Le motivazioni: perché il classamento catastale non è cambiato?
La decisione della Corte si fonda su una distinzione netta tra la disciplina urbanistica e quella catastale. Le due normative hanno finalità diverse e sono autonome. Un permesso comunale a cambiare l’uso di un immobile ne legittima l’utilizzo dal punto di vista urbanistico, ma non modifica automaticamente la sua natura fiscale. Per ottenere una variazione del classamento catastale, non basta un pezzo di carta. Sono necessari interventi edilizi significativi, trasformazioni strutturali che alterino in modo permanente le caratteristiche oggettive dell’immobile e, di conseguenza, la sua capacità di produrre reddito. Nel caso specifico, la società non aveva dimostrato di aver effettuato lavori così radicali da trasformare un centro direzionale in qualcos’altro. La semplice demolizione di qualche tramezzo interno non è stata ritenuta sufficiente.

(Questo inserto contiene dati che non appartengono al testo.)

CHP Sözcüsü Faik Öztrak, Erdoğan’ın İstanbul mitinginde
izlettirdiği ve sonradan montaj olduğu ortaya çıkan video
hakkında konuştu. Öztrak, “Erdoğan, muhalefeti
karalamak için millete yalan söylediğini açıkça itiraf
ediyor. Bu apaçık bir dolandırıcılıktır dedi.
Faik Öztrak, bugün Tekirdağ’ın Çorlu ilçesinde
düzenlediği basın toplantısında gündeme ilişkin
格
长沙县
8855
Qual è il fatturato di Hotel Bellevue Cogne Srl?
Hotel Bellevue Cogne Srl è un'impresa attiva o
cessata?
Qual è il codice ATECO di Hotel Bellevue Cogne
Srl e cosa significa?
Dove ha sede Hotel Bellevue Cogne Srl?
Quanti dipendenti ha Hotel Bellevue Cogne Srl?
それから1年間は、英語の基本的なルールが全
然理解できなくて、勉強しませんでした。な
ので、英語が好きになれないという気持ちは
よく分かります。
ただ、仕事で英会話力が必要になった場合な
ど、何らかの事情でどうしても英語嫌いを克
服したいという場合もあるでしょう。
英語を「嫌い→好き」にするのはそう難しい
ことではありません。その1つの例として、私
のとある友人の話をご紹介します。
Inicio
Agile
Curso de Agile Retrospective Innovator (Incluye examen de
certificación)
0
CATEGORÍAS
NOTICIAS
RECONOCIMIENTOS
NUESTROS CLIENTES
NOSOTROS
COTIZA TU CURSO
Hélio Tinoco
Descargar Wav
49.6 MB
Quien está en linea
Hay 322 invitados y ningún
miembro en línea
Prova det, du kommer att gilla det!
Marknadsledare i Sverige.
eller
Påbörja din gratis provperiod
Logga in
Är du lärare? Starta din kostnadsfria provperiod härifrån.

Le conclusioni: l’uso effettivo non basta
La Corte ha rigettato il ricorso della società, confermando la decisione dell’Agenzia delle Entrate. L’immobile, pur essendo utilizzato per attività religiose, deve continuare a essere tassato sulla base della sua categoria originaria D/8. Questa sentenza ribadisce che il sistema catastale si basa su dati oggettivi e reali, legati alla struttura fisica del bene. L’attività svolta al suo interno può essere un elemento di supporto (definito ‘ad colorandum’), ma non può mai sostituirsi alla valutazione oggettiva. In conclusione, chi possiede un immobile deve essere consapevole che la sua classificazione fiscale dipende dalla sua ‘anima’ strutturale e non dall’uso che decide di farne. Per cambiarla, bisogna intervenire sulla struttura stessa.
Se cambio l’uso di un immobile, cambia automaticamente la sua categoria catastale?

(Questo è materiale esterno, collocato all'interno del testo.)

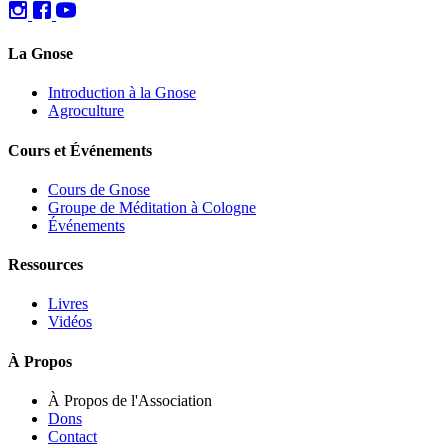
La Gnose
Introduction à la Gnose
Agroculture
Cours et Événements
Cours de Gnose
Groupe de Méditation à Cologne
Événements
Ressources
Livres
Vidéos
À Propos
À Propos de l'Association
Dons
Contact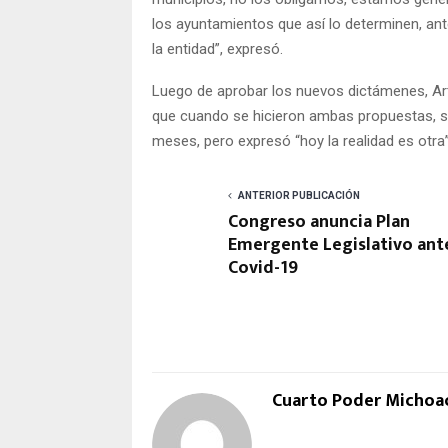
los ayuntamientos que así lo determinen, a
la entidad”, expresó.
Luego de aprobar los nuevos dictámenes, Art
que cuando se hicieron ambas propuestas, s
meses, pero expresó “hoy la realidad es otra”
ANTERIOR PUBLICACIÓN
Congreso anuncia Plan
Emergente Legislativo ant
Covid-19
Cuarto Poder Michoa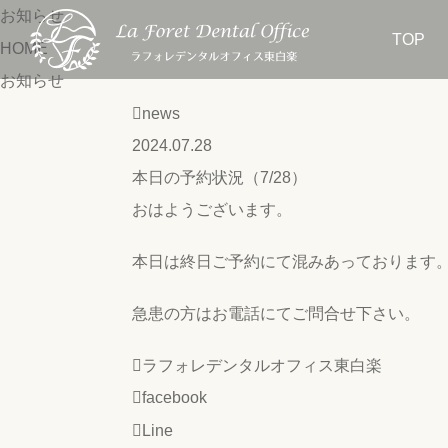
お知らせ
TOP
HOME
お知らせ
news
2024.07.28
本日の予約状況（7/28）
おはようございます。
本日は終日ご予約にて混みあっております
急患の方はお電話にてご問合せ下さい。
ラフォレデンタルオフィス東白楽
facebook
Line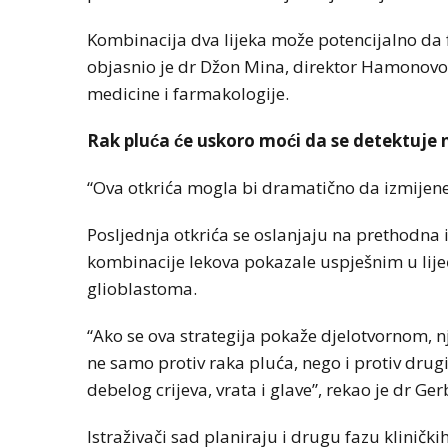
Kombinacija dva lijeka može potencijalno da 
objasnio je dr Džon Mina, direktor Hamonovog 
medicine i farmakologije.
Rak pluća će uskoro moći da se detektuj
“Ova otkrića mogla bi dramatično da izmijene 
Posljednja otkrića se oslanjaju na prethodna 
kombinacije lekova pokazale uspješnim u li
glioblastoma.
“Ako se ova strategija pokaže djelotvornom, 
ne samo protiv raka pluća, nego i protiv dr
debelog crijeva, vrata i glave”, rekao je dr Ge
Istraživači sad planiraju i drugu fazu klinički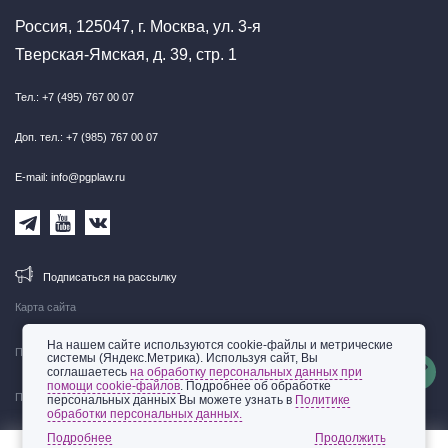
Россия, 125047, г. Москва, ул. 3-я
Тверская-Ямская, д. 39, стр. 1
Тел.: +7 (495) 767 00 07
Доп. тел.: +7 (985) 767 00 07
E-mail: info@pgplaw.ru
Подписаться на рассылку
Карта сайта
На нашем сайте используются cookie-файлы и метрические
Правовая информация
системы (Яндекс.Метрика). Используя сайт, Вы
соглашаетесь
на обработку персональных данных при
помощи cookie-файлов
. Подробнее об обработке
Политика обработки персональных данных
персональных данных Вы можете узнать в
Политике
обработки персональных данных.
© 2002-2026 ООО «Пепеляев Групп»
Подробнее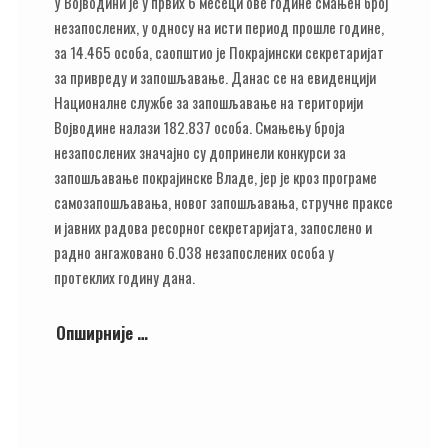
У Војводини је у првих 6 месеци ове године смањен број
незапослених, у односу на исти период прошле године,
за 14.465 особа, саопштио је Покрајински секретаријат
за привреду и запошљавање. Данас се на евиденцији
Националне службе за запошљавање на територији
Војводине налази 182.837 особа. Смањењу броја
незапослених значајно су допринели конкурси за
запошљавање покрајинске Владе, јер је кроз програме
самозапошљавања, новог запошљавања, стручне праксе
и јавних радова ресорног секретаријата, запослено и
радно ангажовано 6.038 незапослених особа у
протеклих годину дана.
Опширније …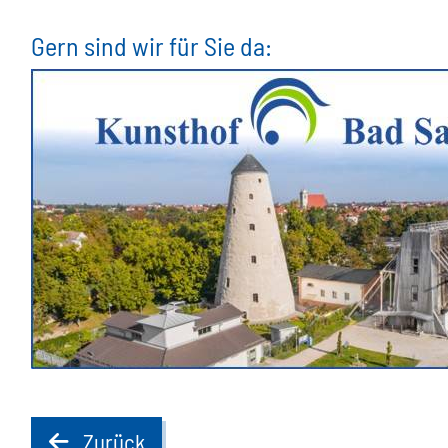
Gern sind wir für Sie da:
Zurück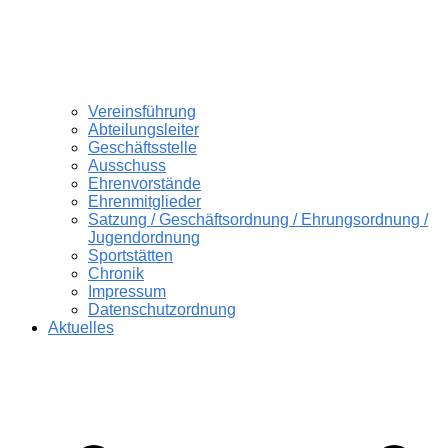
Vereinsführung
Abteilungsleiter
Geschäftsstelle
Ausschuss
Ehrenvorstände
Ehrenmitglieder
Satzung / Geschäftsordnung / Ehrungsordnung /
Jugendordnung
Sportstätten
Chronik
Impressum
Datenschutzordnung
Aktuelles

No, il cambio d’uso non comporta una modifica automatica. Il classamento catastale si basa sulle caratteristiche strutturali oggettive dell’immobile e sulla sua potenziale capacità di reddito, non sull’utilizzo effettivo.
Il permesso del Comune a cambiare destinazione d’uso è sufficiente per pagare meno tasse?
No, l’autorizzazione comunale è un atto urbanistico e non incide direttamente sul classamento catastale. Per una variazione fiscale sono necessari interventi edilizi che modifichino la struttura dell’immobile.
Cosa devo fare per cambiare il classamento catastale di un edificio?
È necessario effettuare interventi edilizi rilevanti che alterino in modo permanente le caratteristiche costruttive, tipologiche e funzionali dell’immobile, modificandone la ‘destinazione ordinaria’.